第199話〆
締め切りが迫っていると催促された。
携帯端末の着信を見ると、君から百件以上の通知が届いている。
今朝から手ぶらで外出していたせいで連絡に気付かなかった。
どうしよう、締め切りまで一時間もない。
――ちなみに僕の職業は小説家だ。
文学とは無関係の専門学校を卒業後、新卒の研修期間中に投稿した小説が、とある賞の選考に引っ掛かった。
受賞とまではいかなかったけど、選考通過したことが嬉しくて新作を書き続けた。
改稿と分析を繰り返し、それから四年後に初めて賞を受賞する。
ペンネームで発表した処女作は大ヒット……にはならなかったけど、本屋で自分の作品を見たときには感動した。
あの日のことが懐かしい。
それからまた四年が過ぎた。
現在、発表している商業作品は一つもない。
それでも、もともと物語をつくるのが好きだった僕は、ネットに色々な作品を投稿して研究を続けていた。
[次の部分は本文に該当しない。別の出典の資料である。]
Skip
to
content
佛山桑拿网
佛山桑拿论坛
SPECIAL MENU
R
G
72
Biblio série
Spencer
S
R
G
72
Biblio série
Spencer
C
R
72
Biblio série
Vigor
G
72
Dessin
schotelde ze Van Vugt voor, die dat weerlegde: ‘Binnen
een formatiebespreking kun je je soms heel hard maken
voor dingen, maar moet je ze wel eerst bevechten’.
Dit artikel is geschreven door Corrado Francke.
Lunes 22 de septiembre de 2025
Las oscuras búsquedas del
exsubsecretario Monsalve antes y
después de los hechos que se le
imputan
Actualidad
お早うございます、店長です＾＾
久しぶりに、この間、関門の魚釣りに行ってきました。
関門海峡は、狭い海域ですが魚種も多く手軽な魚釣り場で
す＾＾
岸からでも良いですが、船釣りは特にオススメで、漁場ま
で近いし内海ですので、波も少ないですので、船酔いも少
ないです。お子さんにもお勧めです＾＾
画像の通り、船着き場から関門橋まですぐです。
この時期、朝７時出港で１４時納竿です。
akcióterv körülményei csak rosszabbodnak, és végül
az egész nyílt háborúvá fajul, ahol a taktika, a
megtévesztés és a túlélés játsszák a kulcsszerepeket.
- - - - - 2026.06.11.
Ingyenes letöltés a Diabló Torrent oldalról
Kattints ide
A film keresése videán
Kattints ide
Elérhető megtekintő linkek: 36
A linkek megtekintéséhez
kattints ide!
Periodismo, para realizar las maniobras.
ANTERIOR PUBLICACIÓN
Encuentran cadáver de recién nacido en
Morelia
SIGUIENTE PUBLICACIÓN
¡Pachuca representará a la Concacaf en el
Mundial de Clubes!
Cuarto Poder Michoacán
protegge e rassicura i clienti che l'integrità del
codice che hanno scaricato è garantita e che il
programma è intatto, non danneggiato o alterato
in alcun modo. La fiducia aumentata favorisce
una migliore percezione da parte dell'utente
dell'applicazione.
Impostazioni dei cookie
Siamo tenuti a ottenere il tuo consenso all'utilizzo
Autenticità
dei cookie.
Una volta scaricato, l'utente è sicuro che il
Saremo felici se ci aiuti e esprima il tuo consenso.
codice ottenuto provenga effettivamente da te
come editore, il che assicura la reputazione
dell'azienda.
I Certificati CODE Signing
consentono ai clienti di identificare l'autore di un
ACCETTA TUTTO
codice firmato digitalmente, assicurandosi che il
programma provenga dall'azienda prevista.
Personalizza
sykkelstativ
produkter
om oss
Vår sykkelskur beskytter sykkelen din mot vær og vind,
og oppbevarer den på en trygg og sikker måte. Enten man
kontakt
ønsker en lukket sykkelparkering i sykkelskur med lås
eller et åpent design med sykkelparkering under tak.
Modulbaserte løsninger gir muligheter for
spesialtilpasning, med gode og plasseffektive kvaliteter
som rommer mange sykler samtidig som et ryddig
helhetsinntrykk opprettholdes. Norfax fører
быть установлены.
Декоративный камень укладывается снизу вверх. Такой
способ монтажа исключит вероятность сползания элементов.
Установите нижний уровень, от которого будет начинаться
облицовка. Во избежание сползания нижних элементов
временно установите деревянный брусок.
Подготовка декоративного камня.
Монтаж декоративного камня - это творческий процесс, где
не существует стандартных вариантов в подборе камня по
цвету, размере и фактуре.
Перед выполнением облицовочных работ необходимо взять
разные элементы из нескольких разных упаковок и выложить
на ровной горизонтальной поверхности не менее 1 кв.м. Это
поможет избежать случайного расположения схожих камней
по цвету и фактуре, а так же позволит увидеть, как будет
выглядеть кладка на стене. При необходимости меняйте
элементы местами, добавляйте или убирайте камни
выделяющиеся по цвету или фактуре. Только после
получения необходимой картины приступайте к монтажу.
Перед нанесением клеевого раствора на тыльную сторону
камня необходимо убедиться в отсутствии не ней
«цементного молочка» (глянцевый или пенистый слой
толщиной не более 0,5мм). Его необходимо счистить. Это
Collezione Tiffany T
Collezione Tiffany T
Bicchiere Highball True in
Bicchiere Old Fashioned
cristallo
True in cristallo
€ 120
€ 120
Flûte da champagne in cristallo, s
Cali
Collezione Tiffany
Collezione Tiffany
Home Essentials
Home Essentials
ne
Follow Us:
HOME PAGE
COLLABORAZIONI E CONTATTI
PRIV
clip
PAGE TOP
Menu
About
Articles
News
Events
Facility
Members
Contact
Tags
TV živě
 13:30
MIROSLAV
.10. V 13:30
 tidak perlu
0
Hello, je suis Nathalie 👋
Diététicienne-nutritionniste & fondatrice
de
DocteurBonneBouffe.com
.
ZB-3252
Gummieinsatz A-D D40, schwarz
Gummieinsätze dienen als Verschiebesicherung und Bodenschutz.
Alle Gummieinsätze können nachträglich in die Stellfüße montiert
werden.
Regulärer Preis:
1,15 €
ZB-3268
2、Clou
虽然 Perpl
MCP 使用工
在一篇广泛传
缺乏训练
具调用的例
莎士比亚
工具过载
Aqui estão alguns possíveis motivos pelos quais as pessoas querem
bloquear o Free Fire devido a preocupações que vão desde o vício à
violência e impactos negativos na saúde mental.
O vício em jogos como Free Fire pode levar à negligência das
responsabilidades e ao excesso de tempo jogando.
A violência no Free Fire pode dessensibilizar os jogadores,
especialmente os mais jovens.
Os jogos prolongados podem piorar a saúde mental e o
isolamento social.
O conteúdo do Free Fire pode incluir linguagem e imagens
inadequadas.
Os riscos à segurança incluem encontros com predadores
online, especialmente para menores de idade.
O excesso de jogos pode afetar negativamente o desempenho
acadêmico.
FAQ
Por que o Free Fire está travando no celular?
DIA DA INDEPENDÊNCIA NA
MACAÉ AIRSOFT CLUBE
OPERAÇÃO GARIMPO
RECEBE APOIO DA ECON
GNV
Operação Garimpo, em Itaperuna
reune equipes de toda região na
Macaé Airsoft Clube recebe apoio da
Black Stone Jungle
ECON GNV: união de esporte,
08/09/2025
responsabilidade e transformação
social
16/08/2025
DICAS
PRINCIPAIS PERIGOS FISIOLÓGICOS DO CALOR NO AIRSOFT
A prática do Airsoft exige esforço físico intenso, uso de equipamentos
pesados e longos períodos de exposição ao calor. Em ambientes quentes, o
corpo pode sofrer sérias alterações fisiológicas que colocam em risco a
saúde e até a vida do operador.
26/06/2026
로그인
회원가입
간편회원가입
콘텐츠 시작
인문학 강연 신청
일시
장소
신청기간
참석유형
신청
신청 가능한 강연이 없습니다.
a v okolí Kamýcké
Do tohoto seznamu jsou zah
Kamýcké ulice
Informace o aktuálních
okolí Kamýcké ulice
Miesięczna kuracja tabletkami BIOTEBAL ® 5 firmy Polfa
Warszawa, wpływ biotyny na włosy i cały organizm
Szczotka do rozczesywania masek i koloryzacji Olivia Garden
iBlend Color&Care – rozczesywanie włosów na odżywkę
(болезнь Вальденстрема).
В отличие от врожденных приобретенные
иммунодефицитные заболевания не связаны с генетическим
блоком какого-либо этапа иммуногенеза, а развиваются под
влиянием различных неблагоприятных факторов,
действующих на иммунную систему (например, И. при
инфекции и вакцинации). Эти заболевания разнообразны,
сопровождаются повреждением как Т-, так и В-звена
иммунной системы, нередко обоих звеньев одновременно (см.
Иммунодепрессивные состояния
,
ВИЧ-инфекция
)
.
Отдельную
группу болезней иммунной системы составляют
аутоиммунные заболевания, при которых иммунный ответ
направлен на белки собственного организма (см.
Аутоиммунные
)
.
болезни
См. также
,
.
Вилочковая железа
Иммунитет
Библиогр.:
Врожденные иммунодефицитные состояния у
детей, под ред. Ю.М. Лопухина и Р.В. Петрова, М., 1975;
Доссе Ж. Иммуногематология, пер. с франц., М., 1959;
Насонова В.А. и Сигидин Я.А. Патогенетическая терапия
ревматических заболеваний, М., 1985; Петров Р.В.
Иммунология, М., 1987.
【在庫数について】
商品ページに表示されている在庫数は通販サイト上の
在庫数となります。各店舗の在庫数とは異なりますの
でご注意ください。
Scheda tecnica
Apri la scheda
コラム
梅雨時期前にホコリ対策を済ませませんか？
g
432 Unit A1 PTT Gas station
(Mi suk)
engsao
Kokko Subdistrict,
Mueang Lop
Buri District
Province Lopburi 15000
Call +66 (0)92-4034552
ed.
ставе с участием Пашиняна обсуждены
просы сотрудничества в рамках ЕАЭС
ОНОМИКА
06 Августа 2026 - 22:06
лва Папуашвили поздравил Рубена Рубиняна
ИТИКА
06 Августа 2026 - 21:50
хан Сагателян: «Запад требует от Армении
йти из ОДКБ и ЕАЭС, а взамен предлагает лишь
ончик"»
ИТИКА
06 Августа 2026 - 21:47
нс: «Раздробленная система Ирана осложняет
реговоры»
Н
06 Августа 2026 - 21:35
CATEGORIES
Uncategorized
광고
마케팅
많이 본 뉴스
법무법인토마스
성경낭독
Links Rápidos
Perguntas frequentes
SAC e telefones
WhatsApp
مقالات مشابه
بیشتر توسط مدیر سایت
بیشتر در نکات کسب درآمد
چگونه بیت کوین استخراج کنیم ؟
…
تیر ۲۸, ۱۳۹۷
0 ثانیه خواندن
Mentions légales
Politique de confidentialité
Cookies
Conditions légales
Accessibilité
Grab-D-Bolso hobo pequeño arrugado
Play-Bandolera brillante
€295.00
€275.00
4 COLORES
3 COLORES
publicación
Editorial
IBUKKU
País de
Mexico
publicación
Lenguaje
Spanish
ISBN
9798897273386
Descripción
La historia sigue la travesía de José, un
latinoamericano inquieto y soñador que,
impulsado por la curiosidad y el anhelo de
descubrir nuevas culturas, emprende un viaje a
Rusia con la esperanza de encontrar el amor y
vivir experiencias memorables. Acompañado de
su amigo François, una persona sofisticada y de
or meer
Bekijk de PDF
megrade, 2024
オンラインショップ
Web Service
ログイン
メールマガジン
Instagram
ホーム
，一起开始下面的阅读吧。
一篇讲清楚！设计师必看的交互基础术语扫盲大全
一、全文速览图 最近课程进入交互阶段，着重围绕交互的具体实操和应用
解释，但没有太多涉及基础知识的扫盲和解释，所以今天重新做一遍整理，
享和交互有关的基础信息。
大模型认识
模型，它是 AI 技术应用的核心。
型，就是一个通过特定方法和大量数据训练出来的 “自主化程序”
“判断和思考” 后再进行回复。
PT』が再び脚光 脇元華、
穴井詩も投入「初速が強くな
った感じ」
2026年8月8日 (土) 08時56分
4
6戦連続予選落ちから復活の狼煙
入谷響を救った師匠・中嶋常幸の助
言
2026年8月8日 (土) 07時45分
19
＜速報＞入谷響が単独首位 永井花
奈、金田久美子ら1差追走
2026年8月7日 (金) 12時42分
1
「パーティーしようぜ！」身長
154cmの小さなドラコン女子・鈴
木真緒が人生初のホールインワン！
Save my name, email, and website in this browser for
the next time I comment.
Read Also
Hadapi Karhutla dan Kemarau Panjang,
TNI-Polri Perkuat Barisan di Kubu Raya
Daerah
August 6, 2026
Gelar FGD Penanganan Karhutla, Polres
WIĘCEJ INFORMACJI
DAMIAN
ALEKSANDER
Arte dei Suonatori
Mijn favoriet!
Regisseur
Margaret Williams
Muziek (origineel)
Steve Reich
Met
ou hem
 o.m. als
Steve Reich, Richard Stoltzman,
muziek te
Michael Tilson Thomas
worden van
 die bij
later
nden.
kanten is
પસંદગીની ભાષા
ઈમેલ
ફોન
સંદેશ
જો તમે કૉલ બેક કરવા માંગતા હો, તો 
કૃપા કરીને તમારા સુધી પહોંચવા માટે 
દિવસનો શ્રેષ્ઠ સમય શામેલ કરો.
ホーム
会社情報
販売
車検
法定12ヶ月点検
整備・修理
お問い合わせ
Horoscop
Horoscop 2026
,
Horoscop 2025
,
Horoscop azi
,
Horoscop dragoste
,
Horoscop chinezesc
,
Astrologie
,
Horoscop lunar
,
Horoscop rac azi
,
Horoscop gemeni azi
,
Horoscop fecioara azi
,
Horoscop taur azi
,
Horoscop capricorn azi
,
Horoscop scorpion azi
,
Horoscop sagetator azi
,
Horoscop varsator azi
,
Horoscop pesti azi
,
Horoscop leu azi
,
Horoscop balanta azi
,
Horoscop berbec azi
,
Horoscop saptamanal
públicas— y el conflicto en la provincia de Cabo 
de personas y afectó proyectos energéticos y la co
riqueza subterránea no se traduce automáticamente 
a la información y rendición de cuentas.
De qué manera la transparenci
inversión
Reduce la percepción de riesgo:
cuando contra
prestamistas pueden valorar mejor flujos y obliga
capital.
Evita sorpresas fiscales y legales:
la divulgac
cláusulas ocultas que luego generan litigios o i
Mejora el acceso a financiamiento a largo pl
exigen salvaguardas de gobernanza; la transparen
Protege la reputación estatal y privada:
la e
今までにない新しい世界が開けるような気がして、実験的に様々な作品を作り続ける。
そんなある日、とある筋からシナリオの仕事をしてみないかと依頼がきた。
初めての仕事で返事をためらったけど、興味があったので挑戦してみることにした。
そして現在――シナリオの締め切りが迫っている。
デッドラインまであと僅か。
三分の一が白紙。
ああ、もうおしまいだ……。
僕は百件以上の着信を消去する。
君の怒った顔を思い浮かべながら、僕はコピー用紙を手に取る。
――このまま頭の中も真っ白にしたい。
そんなことを思いながら、ゆっくりと空を見上げた。